Todo es entretenimiento, nada es reflexión profunda. El cine y la televisión,
dice Vargas Llosa, nacieron ya con la civilización del espectáculo, nunca han
buscado otra cosa que entretener, y aunque se reconoce cinéfilo y admite
también la existencia de excepciones, no duda en señalar que la
cultura de la imagen (cine, televisión, Internet) carece de potencia para
analizar en profundidad los elementos que desde siempre ha preocupado al ser
humano; carece de capacidad, sí, pero se ha adueñado del tiempo de las
personas, haciendo de ellas seres acomodaticios y sin capacidad crítica. Y así
una cosa detrás de otra.
Pero
la civilización del espectáculo no es solo la situación a la que ha llegado la
cultura, no es solo la carencia de intelectuales y de críticos que no sean en
realidad publicistas o académicos endogámicos que nada ofrecen a la sociedad. La
civilización del espectáculo, con su primacía del entretenimiento inmediato,
instantáneo y sin esfuerzo, no es una cuestión que se limite a las expresiones
culturales (o a la ausencia de ellas), sino que termina afectando a los
fundamentos de la sociedad y poniendo en peligro la propia democracia.
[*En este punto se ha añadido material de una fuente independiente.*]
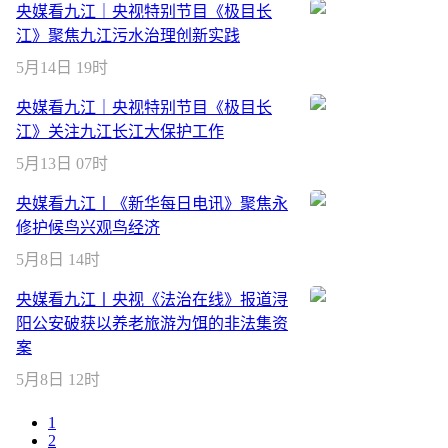
央媒看九江｜央视特别节目《极目长
江》聚焦九江污水治理创新实践
5月14日 19时
央媒看九江｜央视特别节目《极目长
江》关注九江长江大保护工作
5月13日 07时
央媒看九江丨《新华每日电讯》聚焦永
修护候鸟兴观鸟经济
5月8日 14时
央媒看九江丨央视《法治在线》报道浔
阳公安破获以养老旅游为饵的非法集资
案
5月8日 12时
1
2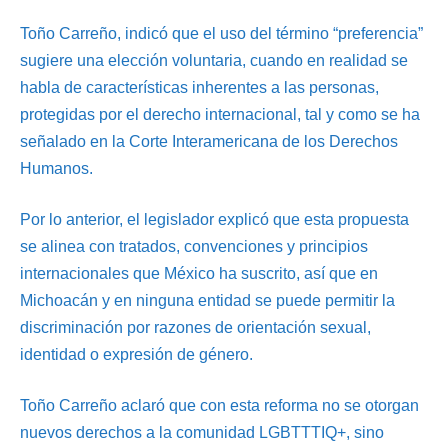
Toño Carreño, indicó que el uso del término “preferencia”
sugiere una elección voluntaria, cuando en realidad se
habla de características inherentes a las personas,
protegidas por el derecho internacional, tal y como se ha
señalado en la Corte Interamericana de los Derechos
Humanos.
Por lo anterior, el legislador explicó que esta propuesta
se alinea con tratados, convenciones y principios
internacionales que México ha suscrito, así que en
Michoacán y en ninguna entidad se puede permitir la
discriminación por razones de orientación sexual,
identidad o expresión de género.
Toño Carreño aclaró que con esta reforma no se otorgan
nuevos derechos a la comunidad LGBTTTIQ+, sino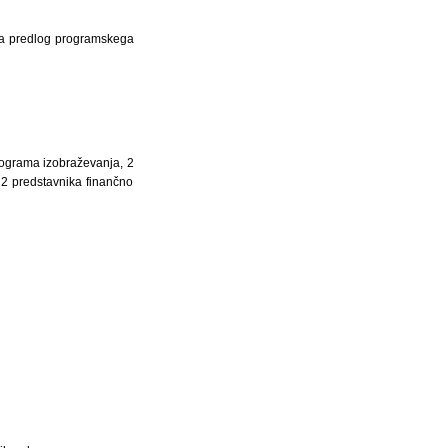
 Na predlog programskega
programa izobraževanja, 2
 2 predstavnika finančno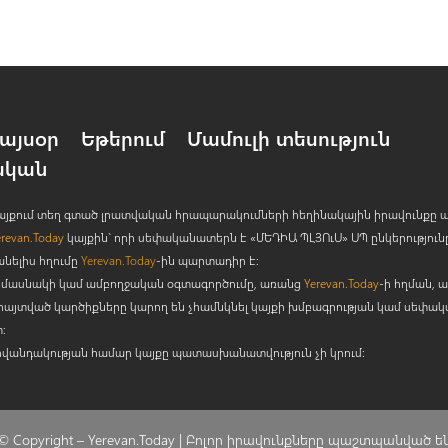
այսօր
Եթերում
Մամուլի տեսություն
ական
 կայքում տեղ գտած լրատվական հրապարակումների հեղինակային իրավունքը 
erevan.Today
կայքին` որի սեփականատերն է «ՄԵԴԻԱ ՊԼՅՈ
ւ
Ս» ՍՊ ընկերություն
անելիս հղումը
Yerevan.Today
-ին պարտադիր է:
րի մասնակի կամ ամբողջական օգտագործումը, առանց
Yerevan.Today
-ի հղման, ա
հայտված կարծիքները կարող են չհամնկնել կայքի խմբագրության կամ սեփա
:
ովանդակության համար կայքը պատասխանատվություն չի կրում:
© Copyright –
Yerevan.Today |
Բոլոր իրավունքները պաշտպանված ե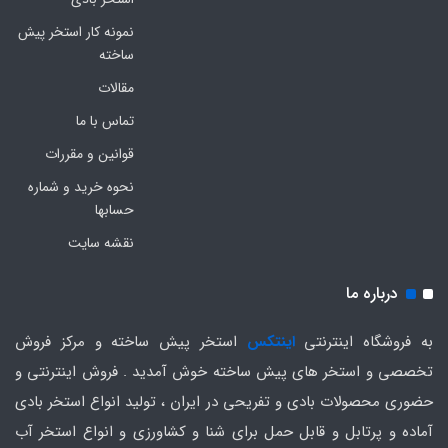
نمونه کار استخر پیش
ساخته
مقالات
تماس با ما
قوانین و مقررات
نحوه خرید و شماره
حسابها
نقشه سایت
درباره ما
به فروشگاه اینترنتی
اینتکس
استخر پیش ساخته و مرکز فروش
تخصصی و استخر های پیش ساخته خوش آمدید . فروش اینترنتی و
حضوری محصولات بادی و تفریحی در ایران ، تولید انواع استخر بادی
آماده و پرتابل و قابل حمل برای شنا و کشاورزی و انواع استخر آب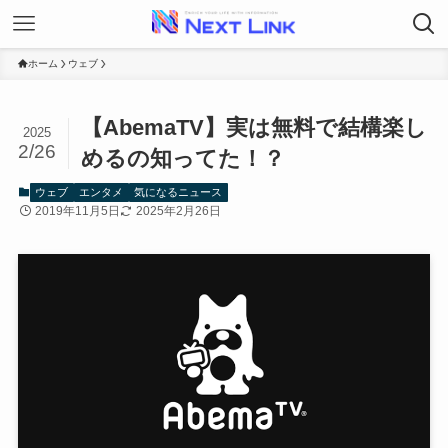
ホーム
ウェブ
【AbemaTV】実は無料で結構楽し
2025
2/26
めるの知ってた！？
ウェブ
エンタメ
気になるニュース
2019年11月5日
2025年2月26日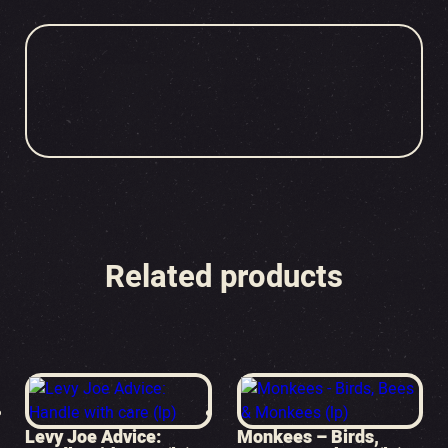
Related products
Levy Joe Advice:
Monkees – Birds,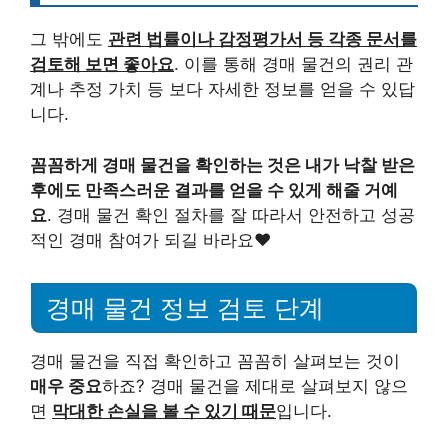
그 밖에도
관련 법률이나 감정평가서 등 각종 문서를
검토해 보면 좋아요
. 이를 통해 경매 물건의 권리 관
계나 추정 가치 등 보다 자세한 정보를 얻을 수 있답
니다.
꼼꼼하게 경매 물건을 확인하는 것은 내가 낙찰 받은
후에도 만족스러운 결과를 얻을 수 있게 해줄 거예
요
. 경매 물건 확인 절차를 잘 따라서 안전하고 성공
적인 경매 참여가 되길 바라요♥
경매 물건 정보 검토 단계
경매 물건을 직접 확인하고 꼼꼼히 살펴보는 것이
매우 중요
하죠? 경매 물건을 제대로 살펴보지 않으
면
막대한 손실을 볼 수 있기 때문
입니다.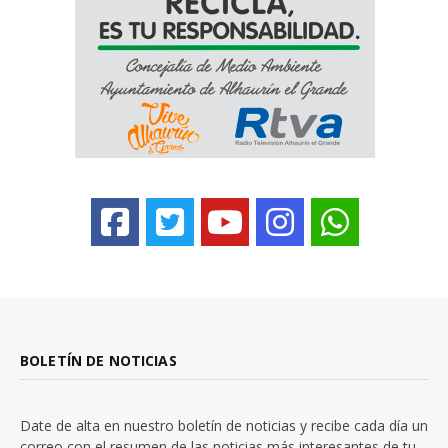
BOLETÍN DE NOTICIAS
Date de alta en nuestro boletín de noticias y recibe cada día un
correo con el resumen de las noticias más interesantes de tu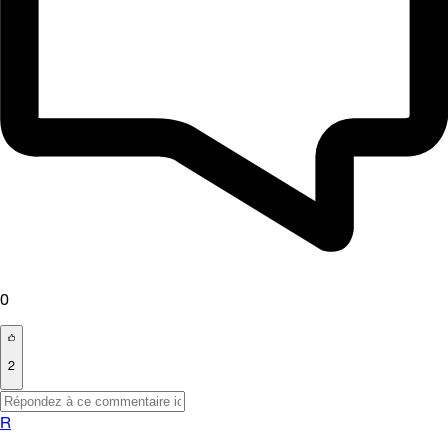
0
2
R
Hasta
los políticos, dice Vargas Llosa, forman parte hace tiempo del espectáculo,
priman el eslogan sobre la idea, el titular sobre la reflexión, solicitan la
adhesión ciega frente a la razonada; los hombres de mérito, dice Vargas Llosa,
han huido hace tiempo de la política, protagonizada ya casi en exclusiva por
quienes tienen algo que ganar con ella, y no por quienes tienen algo que
ofrecer al resto.
Todo
lo cual conduce al autor a hacer una serie de reflexiones sobre el papel de la
espiritualidad en el desarrollo de las sociedades y el papel que al respecto han
jugado la religión y la cultura. La conclusión es que la
civilización del espectáculo ha aniquilado la cultura como elemento que en
algún momento pueda guiar al ser humano, por lo que la religión está llamada a
mantener un papel central (por más que desde una perspectiva
miope no se aprecie y, con una formidable exhibición de ignorancia, proliferen
quienes creen que la religión es cosa del pasado). Vargas Llosa ofrece
numerosos ejemplos de la fortaleza del papel actual de la religión (y no
necesariamente de las religiones tradicionales) y, desde su condición de no creyente,
reclama ese papel de guía para la religión, pero advirtiendo de un peligro: la
religión debe desenvolverse en seno de estados
laicos, porque la religión vinculada a la política conduce, por su propia
naturaleza, a la dictadura.
Y
es de esta forma como Vargas Llosa
enlaza todo lo que ha dicho con su propia visión del mundo, una visión laica y liberal, que considera
la libertad del individuo el mayor bien del que puede disponer, y considera que
esa libertad solo puede disfrutarse y desarrollarse sobre la base de un estado
laico que respecte y tolere por igual a todas las religiones, y vigile que bajo
la apariencia de la “tolerancia” ninguna de esas religiones acabe anulando la
libertad ajena. En resumen: ante la desaparición de la cultura y los intelectuales y su
sustitución por la civilización del
espectáculo, ante la incapacidad de la cultura y de los escritores y artistas para
ser un referente para el ser humano que lo consuele de todas las dudas que
atenazan su existencia, Vargas Llosa
prevé que las religiones van a jugar un papel crucial y deseable en la
orientación del ser humano, quien no puede estar desorientado sin ponerse a sí
mismo en peligro, pero ese papel entraña grandes peligros para la libertad, que
solo pueden ser conjurados por un estado laico.